▶ [EXERCISE BRIEF] Transcribe the listing verbatim, please, with images dropped.

▶ [SOURCE MATERIAL]

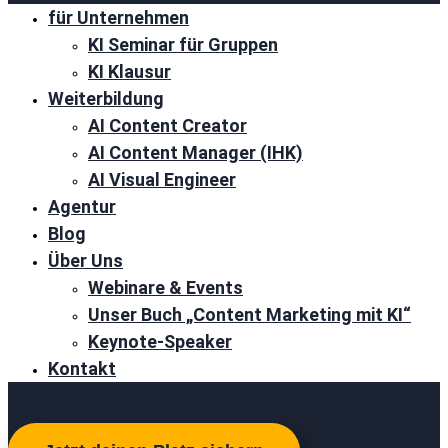
für Unternehmen
KI Seminar für Gruppen
KI Klausur
Weiterbildung
AI Content Creator
AI Content Manager (IHK)
AI Visual Engineer
Agentur
Blog
Über Uns
Webinare & Events
Unser Buch „Content Marketing mit KI“
Keynote-Speaker
Kontakt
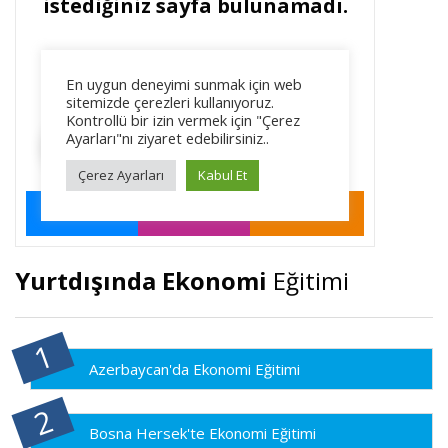
Yurtdışında Ekonomi
Eğitimi
Azerbaycan'da Ekonomi Eğitimi
Bosna Hersek'te Ekonomi Eğitimi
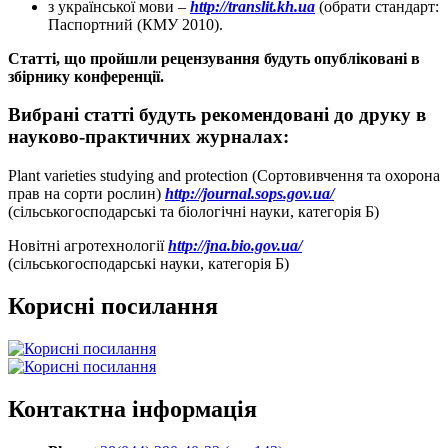
з української мови –
http://translit.kh.ua
(обрати стандарт:
Паспортний (КМУ 2010).
Статті, що пройшли рецензування будуть опубліковані в
збірнику конференції.
Вибрані статті будуть рекомендовані до друку в
науково-практичних журналах
:
Plant varieties studying and protection (Сортовивчення та охорона
прав на сорти рослин)
http://journal.sops.gov.ua/
(сільськогосподарські та біологічні науки, категорія Б)
Новітні агротехнології
http://jna.bio.gov.ua/
(сільськогосподарські науки, категорія Б)
Корисні посилання
Контактна інформація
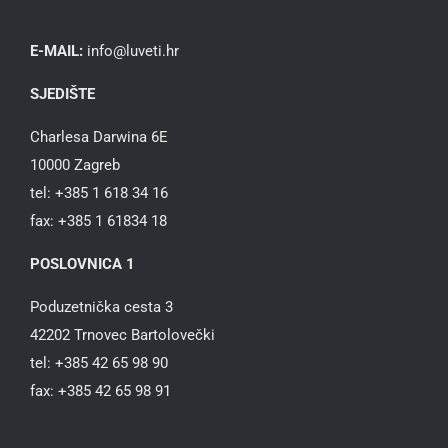
E-MAIL:
info@luveti.hr
SJEDIŠTE
Charlesa Darwina 6E
10000 Zagreb
tel: +385 1 618 34 16
fax: +385 1 61834 18
POSLOVNICA 1
Poduzetnička cesta 3
42202 Trnovec Bartolovečki
tel: +385 42 65 98 90
fax: +385 42 65 98 91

▶ [RESULT BELOW]
für Unternehmen
KI Seminar für Gruppen
KI Klausur
Weiterbildung
AI Content Creator
AI Content Manager (IHK)
AI Visual Engineer
Agentur
Blog
Über Uns
Webinare & Events
Unser Buch „Content Marketing mit KI“
Keynote-Speaker
Kontakt
Yurtdışında Ekonomi
Eğitimi
Azerbaycan'da Ekonomi Eğitimi
Bosna Hersek'te Ekonomi Eğitimi
з української мови –
http://translit.kh.ua
(обрати стандарт:
Паспортний (КМУ 2010).
Статті, що пройшли рецензування будуть опубліковані в
збірнику конференції.
Вибрані статті будуть рекомендовані до друку в
науково-практичних журналах
:
Plant varieties studying and protection (Сортовивчення та охорона
прав на сорти рослин)
http://journal.sops.gov.ua/
(сільськогосподарські та біологічні науки, категорія Б)
Новітні агротехнології
http://jna.bio.gov.ua/
(сільськогосподарські науки, категорія Б)
Корисні посилання
Контактна інформація
E-MAIL:
info@luveti.hr
SJEDIŠTE
Charlesa Darwina 6E
10000 Zagreb
tel: +385 1 618 34 16
fax: +385 1 61834 18
POSLOVNICA 1
Poduzetnička cesta 3
42202 Trnovec Bartolovečki
tel: +385 42 65 98 90
fax: +385 42 65 98 91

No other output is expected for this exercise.